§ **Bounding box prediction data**
★ ★ ★ ★ ★ ★ ★

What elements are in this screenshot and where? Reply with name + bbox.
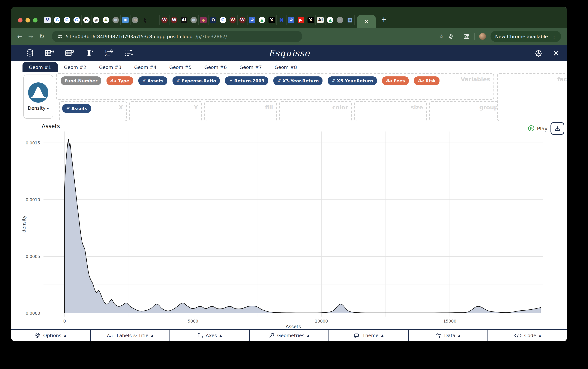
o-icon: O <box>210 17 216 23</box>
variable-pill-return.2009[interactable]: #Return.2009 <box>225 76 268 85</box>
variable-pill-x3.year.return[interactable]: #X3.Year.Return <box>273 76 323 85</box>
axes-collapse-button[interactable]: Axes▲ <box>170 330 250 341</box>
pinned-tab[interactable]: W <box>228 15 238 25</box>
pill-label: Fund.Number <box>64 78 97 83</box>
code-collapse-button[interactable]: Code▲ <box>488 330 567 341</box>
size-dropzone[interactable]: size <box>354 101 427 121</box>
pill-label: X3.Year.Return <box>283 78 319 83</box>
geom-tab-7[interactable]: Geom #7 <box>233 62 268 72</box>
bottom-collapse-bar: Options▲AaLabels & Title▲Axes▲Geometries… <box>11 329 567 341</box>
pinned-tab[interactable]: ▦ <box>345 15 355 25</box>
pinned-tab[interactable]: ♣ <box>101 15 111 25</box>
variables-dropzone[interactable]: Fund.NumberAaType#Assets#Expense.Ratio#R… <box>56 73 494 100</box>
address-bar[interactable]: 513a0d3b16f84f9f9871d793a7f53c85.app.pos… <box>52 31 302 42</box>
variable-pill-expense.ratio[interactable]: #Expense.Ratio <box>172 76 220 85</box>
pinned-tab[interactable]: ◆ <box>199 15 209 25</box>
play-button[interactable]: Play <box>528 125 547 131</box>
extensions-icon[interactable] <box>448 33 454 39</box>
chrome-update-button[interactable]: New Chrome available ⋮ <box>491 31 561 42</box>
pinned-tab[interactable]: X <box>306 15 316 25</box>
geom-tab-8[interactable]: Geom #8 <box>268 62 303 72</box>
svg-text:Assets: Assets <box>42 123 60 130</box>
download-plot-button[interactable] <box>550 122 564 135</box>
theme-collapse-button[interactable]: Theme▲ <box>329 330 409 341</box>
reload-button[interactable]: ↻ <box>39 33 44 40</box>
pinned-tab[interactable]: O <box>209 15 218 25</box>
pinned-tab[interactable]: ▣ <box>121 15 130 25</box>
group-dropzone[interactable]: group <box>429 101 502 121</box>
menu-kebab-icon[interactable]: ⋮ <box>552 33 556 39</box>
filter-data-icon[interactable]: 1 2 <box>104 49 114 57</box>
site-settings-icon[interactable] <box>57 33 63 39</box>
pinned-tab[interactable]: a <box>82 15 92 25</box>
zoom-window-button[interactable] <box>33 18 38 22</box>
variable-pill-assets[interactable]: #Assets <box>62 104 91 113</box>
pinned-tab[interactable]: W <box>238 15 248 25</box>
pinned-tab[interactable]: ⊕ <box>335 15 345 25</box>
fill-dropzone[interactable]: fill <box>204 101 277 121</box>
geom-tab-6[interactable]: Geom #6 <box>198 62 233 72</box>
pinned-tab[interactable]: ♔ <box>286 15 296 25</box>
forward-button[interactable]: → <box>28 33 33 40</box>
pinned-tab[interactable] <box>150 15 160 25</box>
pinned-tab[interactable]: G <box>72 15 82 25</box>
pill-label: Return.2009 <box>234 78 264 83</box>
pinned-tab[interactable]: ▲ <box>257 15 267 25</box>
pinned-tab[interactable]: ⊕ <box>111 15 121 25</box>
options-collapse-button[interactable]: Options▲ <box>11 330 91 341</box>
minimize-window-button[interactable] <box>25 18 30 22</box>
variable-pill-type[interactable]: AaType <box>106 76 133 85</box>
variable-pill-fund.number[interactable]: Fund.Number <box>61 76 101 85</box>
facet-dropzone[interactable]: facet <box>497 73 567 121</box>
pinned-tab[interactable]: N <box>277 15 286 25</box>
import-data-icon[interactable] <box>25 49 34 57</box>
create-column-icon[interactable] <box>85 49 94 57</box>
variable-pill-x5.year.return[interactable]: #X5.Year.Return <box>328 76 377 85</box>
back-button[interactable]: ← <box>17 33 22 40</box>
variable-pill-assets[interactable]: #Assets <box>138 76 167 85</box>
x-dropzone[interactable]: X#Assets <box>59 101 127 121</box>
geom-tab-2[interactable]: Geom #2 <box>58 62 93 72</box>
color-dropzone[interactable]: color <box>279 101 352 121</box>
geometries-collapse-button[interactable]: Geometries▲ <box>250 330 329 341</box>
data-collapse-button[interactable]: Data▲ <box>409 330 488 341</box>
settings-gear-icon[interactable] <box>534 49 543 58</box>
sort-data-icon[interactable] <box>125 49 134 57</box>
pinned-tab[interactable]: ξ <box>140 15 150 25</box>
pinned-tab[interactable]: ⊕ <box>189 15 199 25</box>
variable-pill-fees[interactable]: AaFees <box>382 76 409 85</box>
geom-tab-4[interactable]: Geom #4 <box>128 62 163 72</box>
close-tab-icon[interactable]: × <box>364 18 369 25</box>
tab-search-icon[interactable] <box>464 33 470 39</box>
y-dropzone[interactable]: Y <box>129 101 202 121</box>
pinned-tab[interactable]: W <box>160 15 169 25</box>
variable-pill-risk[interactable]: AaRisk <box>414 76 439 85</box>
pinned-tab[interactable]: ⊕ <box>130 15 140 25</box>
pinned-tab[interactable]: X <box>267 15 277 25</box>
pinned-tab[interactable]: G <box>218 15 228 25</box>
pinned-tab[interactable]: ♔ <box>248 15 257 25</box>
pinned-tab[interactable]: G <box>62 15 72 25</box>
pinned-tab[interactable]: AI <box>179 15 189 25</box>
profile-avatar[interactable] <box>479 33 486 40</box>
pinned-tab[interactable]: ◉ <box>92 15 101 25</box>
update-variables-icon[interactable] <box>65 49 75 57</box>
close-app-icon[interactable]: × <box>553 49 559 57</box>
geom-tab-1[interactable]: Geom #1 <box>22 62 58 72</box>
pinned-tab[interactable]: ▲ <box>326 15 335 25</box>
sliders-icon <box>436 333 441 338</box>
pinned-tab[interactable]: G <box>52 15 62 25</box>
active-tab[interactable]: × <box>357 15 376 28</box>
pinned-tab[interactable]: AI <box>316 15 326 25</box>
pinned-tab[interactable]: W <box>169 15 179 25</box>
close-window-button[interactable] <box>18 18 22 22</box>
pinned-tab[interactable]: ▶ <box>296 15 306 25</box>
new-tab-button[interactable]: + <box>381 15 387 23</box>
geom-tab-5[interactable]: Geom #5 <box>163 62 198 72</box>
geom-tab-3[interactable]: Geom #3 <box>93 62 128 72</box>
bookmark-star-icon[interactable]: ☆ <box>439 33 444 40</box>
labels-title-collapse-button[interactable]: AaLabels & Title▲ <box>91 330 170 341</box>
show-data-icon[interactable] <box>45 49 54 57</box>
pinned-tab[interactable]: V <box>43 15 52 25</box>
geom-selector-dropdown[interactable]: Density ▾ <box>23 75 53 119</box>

★ ★ ★ ★ ★ ★ ★

Skipping the pictures, transcribe each line above exactly as it appears.

What elements are in this screenshot and where? Reply with name + bbox.
o-icon: O <box>210 17 216 23</box>
variable-pill-return.2009[interactable]: #Return.2009 <box>225 76 268 85</box>
variable-pill-x3.year.return[interactable]: #X3.Year.Return <box>273 76 323 85</box>
axes-collapse-button[interactable]: Axes▲ <box>170 330 250 341</box>
pinned-tab[interactable]: W <box>228 15 238 25</box>
pill-label: Fund.Number <box>64 78 97 83</box>
code-collapse-button[interactable]: Code▲ <box>488 330 567 341</box>
size-dropzone[interactable]: size <box>354 101 427 121</box>
pill-label: X3.Year.Return <box>283 78 319 83</box>
geom-tab-7[interactable]: Geom #7 <box>233 62 268 72</box>
bottom-collapse-bar: Options▲AaLabels & Title▲Axes▲Geometries… <box>11 329 567 341</box>
pinned-tab[interactable]: ▦ <box>345 15 355 25</box>
pinned-tab[interactable]: ♣ <box>101 15 111 25</box>
variables-dropzone[interactable]: Fund.NumberAaType#Assets#Expense.Ratio#R… <box>56 73 494 100</box>
address-bar[interactable]: 513a0d3b16f84f9f9871d793a7f53c85.app.pos… <box>52 31 302 42</box>
variable-pill-expense.ratio[interactable]: #Expense.Ratio <box>172 76 220 85</box>
pinned-tab[interactable]: ◆ <box>199 15 209 25</box>
play-button[interactable]: Play <box>528 125 547 131</box>
extensions-icon[interactable] <box>448 33 454 39</box>
chrome-update-button[interactable]: New Chrome available ⋮ <box>491 31 561 42</box>
pinned-tab[interactable]: X <box>306 15 316 25</box>
geom-tab-8[interactable]: Geom #8 <box>268 62 303 72</box>
svg-text:Assets: Assets <box>42 123 60 130</box>
download-plot-button[interactable] <box>550 122 564 135</box>
theme-collapse-button[interactable]: Theme▲ <box>329 330 409 341</box>
reload-button[interactable]: ↻ <box>39 33 44 40</box>
pinned-tab[interactable]: O <box>209 15 218 25</box>
pinned-tab[interactable]: ▣ <box>121 15 130 25</box>
group-dropzone[interactable]: group <box>429 101 502 121</box>
menu-kebab-icon[interactable]: ⋮ <box>552 33 556 39</box>
filter-data-icon[interactable]: 1 2 <box>104 49 114 57</box>
site-settings-icon[interactable] <box>57 33 63 39</box>
pinned-tab[interactable]: a <box>82 15 92 25</box>
zoom-window-button[interactable] <box>33 18 38 22</box>
variable-pill-assets[interactable]: #Assets <box>62 104 91 113</box>
pinned-tab[interactable]: W <box>238 15 248 25</box>
pinned-tab[interactable]: ⊕ <box>335 15 345 25</box>
fill-dropzone[interactable]: fill <box>204 101 277 121</box>
geom-tab-6[interactable]: Geom #6 <box>198 62 233 72</box>
pinned-tab[interactable]: ♔ <box>286 15 296 25</box>
forward-button[interactable]: → <box>28 33 33 40</box>
pinned-tab[interactable] <box>150 15 160 25</box>
pinned-tab[interactable]: G <box>72 15 82 25</box>
pill-label: Return.2009 <box>234 78 264 83</box>
pinned-tab[interactable]: ▲ <box>257 15 267 25</box>
pinned-tab[interactable]: ⊕ <box>111 15 121 25</box>
options-collapse-button[interactable]: Options▲ <box>11 330 91 341</box>
minimize-window-button[interactable] <box>25 18 30 22</box>
variable-pill-type[interactable]: AaType <box>106 76 133 85</box>
variable-pill-fund.number[interactable]: Fund.Number <box>61 76 101 85</box>
facet-dropzone[interactable]: facet <box>497 73 567 121</box>
pinned-tab[interactable]: N <box>277 15 286 25</box>
import-data-icon[interactable] <box>25 49 34 57</box>
create-column-icon[interactable] <box>85 49 94 57</box>
variable-pill-x5.year.return[interactable]: #X5.Year.Return <box>328 76 377 85</box>
back-button[interactable]: ← <box>17 33 22 40</box>
variable-pill-assets[interactable]: #Assets <box>138 76 167 85</box>
x-dropzone[interactable]: X#Assets <box>59 101 127 121</box>
geom-tab-2[interactable]: Geom #2 <box>58 62 93 72</box>
color-dropzone[interactable]: color <box>279 101 352 121</box>
geometries-collapse-button[interactable]: Geometries▲ <box>250 330 329 341</box>
data-collapse-button[interactable]: Data▲ <box>409 330 488 341</box>
settings-gear-icon[interactable] <box>534 49 543 58</box>
sort-data-icon[interactable] <box>125 49 134 57</box>
pinned-tab[interactable]: ξ <box>140 15 150 25</box>
pinned-tab[interactable]: ⊕ <box>189 15 199 25</box>
variable-pill-fees[interactable]: AaFees <box>382 76 409 85</box>
geom-tab-4[interactable]: Geom #4 <box>128 62 163 72</box>
close-tab-icon[interactable]: × <box>364 18 369 25</box>
tab-search-icon[interactable] <box>464 33 470 39</box>
y-dropzone[interactable]: Y <box>129 101 202 121</box>
pinned-tab[interactable]: W <box>160 15 169 25</box>
variable-pill-risk[interactable]: AaRisk <box>414 76 439 85</box>
pinned-tab[interactable]: ⊕ <box>130 15 140 25</box>
pinned-tab[interactable]: X <box>267 15 277 25</box>
pinned-tab[interactable]: G <box>218 15 228 25</box>
pinned-tab[interactable]: ♔ <box>248 15 257 25</box>
pinned-tab[interactable]: G <box>62 15 72 25</box>
pinned-tab[interactable]: AI <box>179 15 189 25</box>
profile-avatar[interactable] <box>479 33 486 40</box>
pinned-tab[interactable]: ◉ <box>92 15 101 25</box>
update-variables-icon[interactable] <box>65 49 75 57</box>
close-app-icon[interactable]: × <box>553 49 559 57</box>
geom-tab-1[interactable]: Geom #1 <box>22 62 58 72</box>
pinned-tab[interactable]: ▲ <box>326 15 335 25</box>
sliders-icon <box>436 333 441 338</box>
pinned-tab[interactable]: G <box>52 15 62 25</box>
active-tab[interactable]: × <box>357 15 376 28</box>
pinned-tab[interactable]: AI <box>316 15 326 25</box>
pinned-tab[interactable]: W <box>169 15 179 25</box>
close-window-button[interactable] <box>18 18 22 22</box>
pinned-tab[interactable]: ▶ <box>296 15 306 25</box>
new-tab-button[interactable]: + <box>381 15 387 23</box>
geom-tab-5[interactable]: Geom #5 <box>163 62 198 72</box>
geom-tab-3[interactable]: Geom #3 <box>93 62 128 72</box>
bookmark-star-icon[interactable]: ☆ <box>439 33 444 40</box>
labels-title-collapse-button[interactable]: AaLabels & Title▲ <box>91 330 170 341</box>
show-data-icon[interactable] <box>45 49 54 57</box>
pinned-tab[interactable]: V <box>43 15 52 25</box>
geom-selector-dropdown[interactable]: Density ▾ <box>23 75 53 119</box>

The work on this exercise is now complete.